#### TASK TO COMPLETE
Repeat each line of the data below exactly, but skip the pictures.

#### EXCERPTED DATA
--- START ---
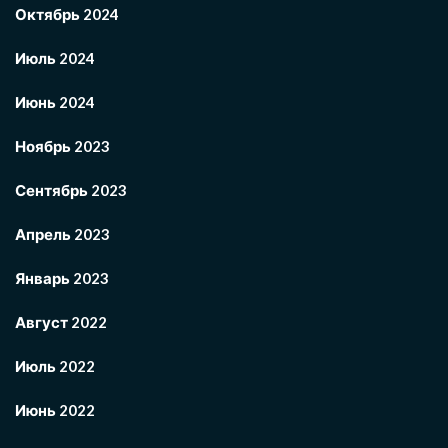
Октябрь 2024
Июль 2024
Июнь 2024
Ноябрь 2023
Сентябрь 2023
Апрель 2023
Январь 2023
Август 2022
Июль 2022
Июнь 2022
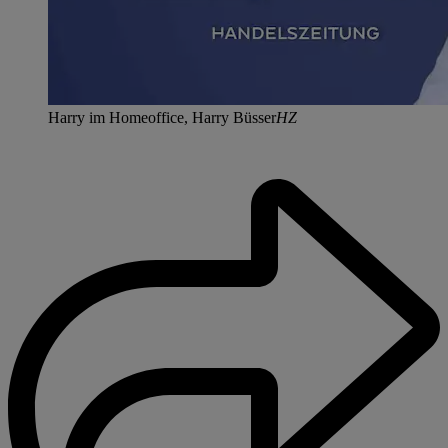
Harry im Homeoffice, Harry Büsser
HZ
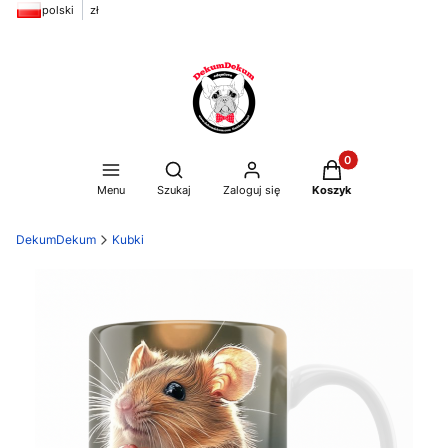
polski
zł
Produkty w koszyku
Otwórz wyszukiwarkę
Menu
Szukaj
Zaloguj się
Koszyk
DekumDekum
Kubki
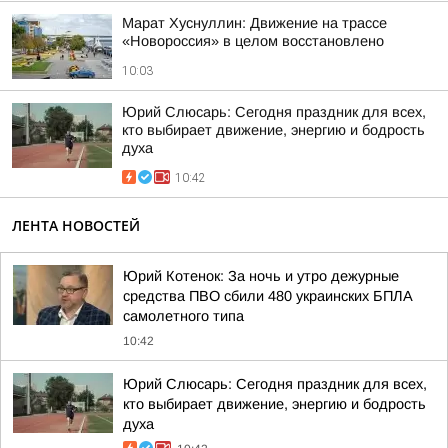
Марат Хуснуллин: Движение на трассе
«Новороссия» в целом восстановлено
10:03
Юрий Слюсарь: Сегодня праздник для всех,
кто выбирает движение, энергию и бодрость
духа
10:42
ЛЕНТА НОВОСТЕЙ
Юрий Котенок: За ночь и утро дежурные
средства ПВО сбили 480 украинских БПЛА
самолетного типа
10:42
Юрий Слюсарь: Сегодня праздник для всех,
кто выбирает движение, энергию и бодрость
духа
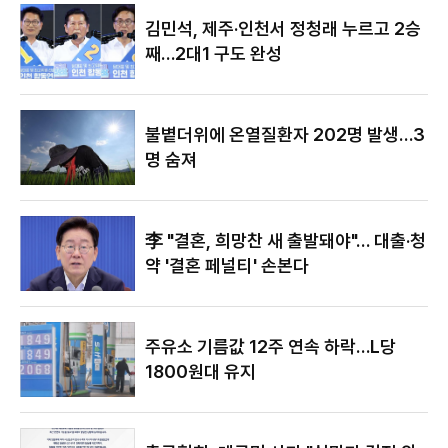
야"
김민석, 제주·인천서 정청래 누르고 2승
째…2대1 구도 완성
불볕더위에 온열질환자 202명 발생…3
명 숨져
李 "결혼, 희망찬 새 출발돼야"… 대출·청
약 '결혼 페널티' 손본다
주유소 기름값 12주 연속 하락…L당
1800원대 유지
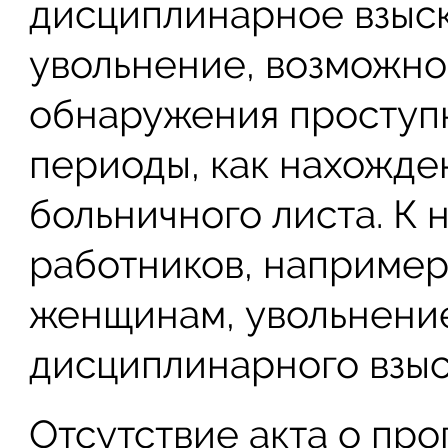
дисциплинарное взыск
увольнение, возможно
обнаружения проступк
периоды, как нахожден
больничного листа. К
работников, например
женщинам, увольнение
дисциплинарного взыс
Отсутствие акта о пр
--- END ---
#### THE ANSWER
Октябрь 2024
Июль 2024
Июнь 2024
Ноябрь 2023
Сентябрь 2023
Апрель 2023
Январь 2023
Август 2022
Июль 2022
Июнь 2022
Harry im Homeoffice, Harry Büsser
HZ
polski
zł
Produkty w koszyku
Otwórz wyszukiwarkę
Menu
Szukaj
Zaloguj się
Koszyk
DekumDekum
Kubki
Марат Хуснуллин: Движение на трассе
«Новороссия» в целом восстановлено
10:03
Юрий Слюсарь: Сегодня праздник для всех,
кто выбирает движение, энергию и бодрость
духа
10:42
ЛЕНТА НОВОСТЕЙ
Юрий Котенок: За ночь и утро дежурные
средства ПВО сбили 480 украинских БПЛА
самолетного типа
10:42
Юрий Слюсарь: Сегодня праздник для всех,
кто выбирает движение, энергию и бодрость
духа
야"
김민석, 제주·인천서 정청래 누르고 2승
째…2대1 구도 완성
불볕더위에 온열질환자 202명 발생…3
명 숨져
李 "결혼, 희망찬 새 출발돼야"… 대출·청
약 '결혼 페널티' 손본다
주유소 기름값 12주 연속 하락…L당
1800원대 유지
дисциплинарное взыск
увольнение, возможно
обнаружения проступк
периоды, как нахожден
больничного листа. К
работников, например
женщинам, увольнение
дисциплинарного взыс
Отсутствие акта о пр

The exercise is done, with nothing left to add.